=== Section Start ===

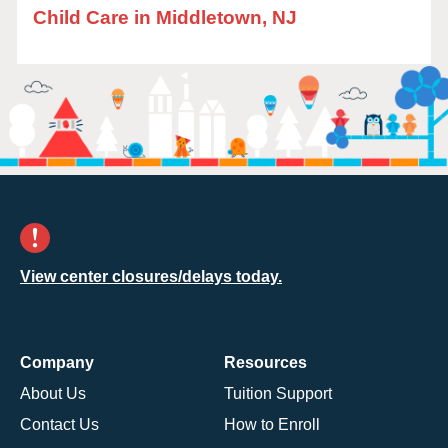
Child Care in Middletown, NJ
View center closures/delays today.
Company
Resources
About Us
Tuition Support
Contact Us
How to Enroll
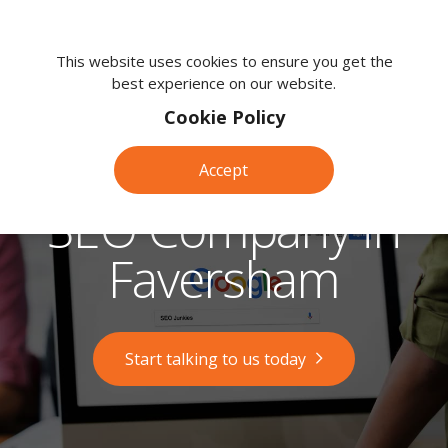
We're
here
This website uses cookies to ensure you get the
best experience on our website.
to
help.
Cookie Policy
Call
us
Accept
on:
0118
SEO Company in
380
0203
Faversham
Start talking to us today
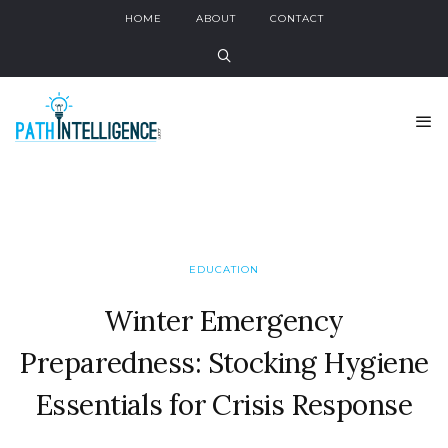
HOME
ABOUT
CONTACT
EDUCATION
Winter Emergency
Preparedness: Stocking Hygiene
Essentials for Crisis Response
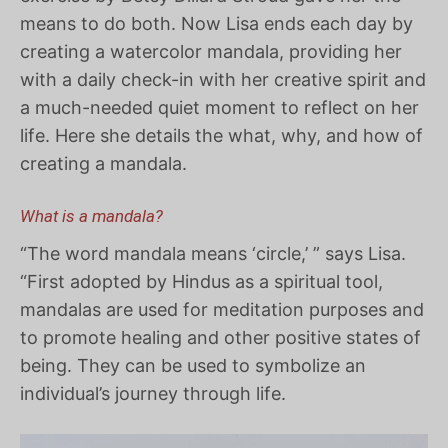
means to do both. Now Lisa ends each day by
creating a watercolor mandala, providing her
with a daily check-in with her creative spirit and
a much-needed quiet moment to reflect on her
life. Here she details the what, why, and how of
creating a mandala.
What is a mandala?
“The word mandala means ‘circle,’ ” says Lisa.
“First adopted by Hindus as a spiritual tool,
mandalas are used for meditation purposes and
to promote healing and other positive states of
being. They can be used to symbolize an
individual’s journey through life.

=== Section End ===

- [ASSIGNMENT]: Exactly as written, restate the lines above from the opening line through the one holding "Essentials for Crisis Response", omitting the pictures.

- [RESPONSE BELOW]:
Child Care in Middletown, NJ
View center closures/delays today.
Company
Resources
About Us
Tuition Support
Contact Us
How to Enroll
We're
here
This website uses cookies to ensure you get the
best experience on our website.
to
help.
Cookie Policy
Call
us
Accept
on:
0118
SEO Company in
380
0203
Faversham
Start talking to us today
HOME
ABOUT
CONTACT
EDUCATION
Winter Emergency
Preparedness: Stocking Hygiene
Essentials for Crisis Response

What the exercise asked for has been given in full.